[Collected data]

::::::

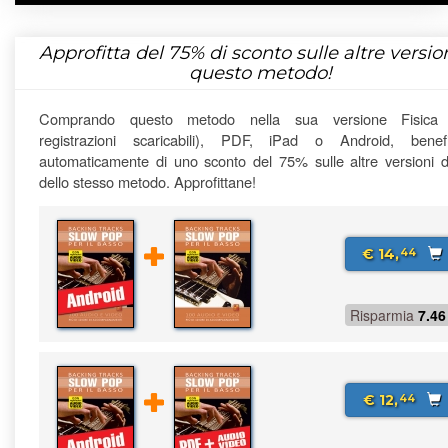
Approfitta del
75%
di sconto sulle altre version
questo metodo!
Comprando questo metodo nella sua versione Fisica
registrazioni scaricabili), PDF, iPad o Android, benefi
automaticamente di uno sconto del 75% sulle altre versioni di
dello stesso metodo. Approfittane!
€ 14,
44
Risparmia
7.46
€ 12,
44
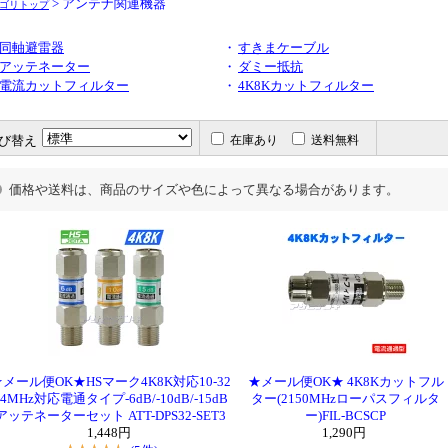
> アンテナ関連機器
ゴリトップ
同軸避雷器
・
すきまケーブル
アッテネーター
・
ダミー抵抗
電流カットフィルター
・
4K8Kカットフィルター
び替え
在庫あり
送料無料
価格や送料は、商品のサイズや色によって異なる場合があります。
★メール便OK★HSマーク4K8K対応10-32
★メール便OK★ 4K8Kカットフル
24MHz対応電通タイプ-6dB/-10dB/-15dB
ター(2150MHzローパスフィルタ
アッテネーターセット ATT-DPS32-SET3
ー)FIL-BCSCP
1,448円
1,290円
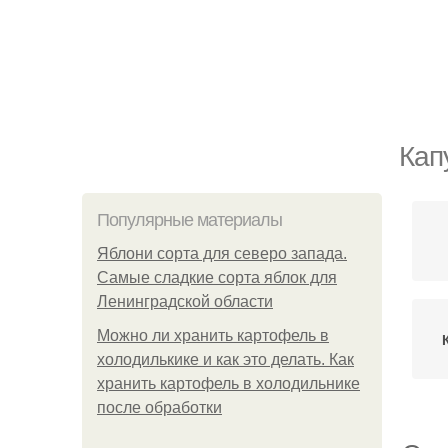
Кап
Популярные материалы
Яблони сорта для северо запада.
Самые сладкие сорта яблок для
Ленинградской области
Можно ли хранить картофель в
холодилькике и как это делать. Как
хранить картофель в холодильнике
после обработки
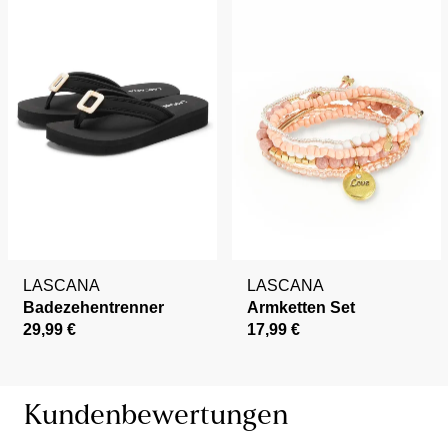
LASCANA
LASCANA
Badezehentrenner
Armketten Set
29,99 €
17,99 €
Kundenbewertungen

::::::

**Action item:** Each line of the data above needs to be retyped as it is, without any picture.

**Result below:**
Approfitta del
75%
di sconto sulle altre version
questo metodo!
Comprando questo metodo nella sua versione Fisica
registrazioni scaricabili), PDF, iPad o Android, benefi
automaticamente di uno sconto del 75% sulle altre versioni di
dello stesso metodo. Approfittane!
€ 14,
44
Risparmia
7.46
€ 12,
44
> アンテナ関連機器
ゴリトップ
同軸避雷器
・
すきまケーブル
アッテネーター
・
ダミー抵抗
電流カットフィルター
・
4K8Kカットフィルター
び替え
在庫あり
送料無料
価格や送料は、商品のサイズや色によって異なる場合があります。
★メール便OK★HSマーク4K8K対応10-32
★メール便OK★ 4K8Kカットフル
24MHz対応電通タイプ-6dB/-10dB/-15dB
ター(2150MHzローパスフィルタ
アッテネーターセット ATT-DPS32-SET3
ー)FIL-BCSCP
1,448円
1,290円
Кап
Популярные материалы
Яблони сорта для северо запада.
Самые сладкие сорта яблок для
Ленинградской области
Можно ли хранить картофель в
холодилькике и как это делать. Как
хранить картофель в холодильнике
после обработки
LASCANA
LASCANA
Badezehentrenner
Armketten Set
29,99 €
17,99 €
Kundenbewertungen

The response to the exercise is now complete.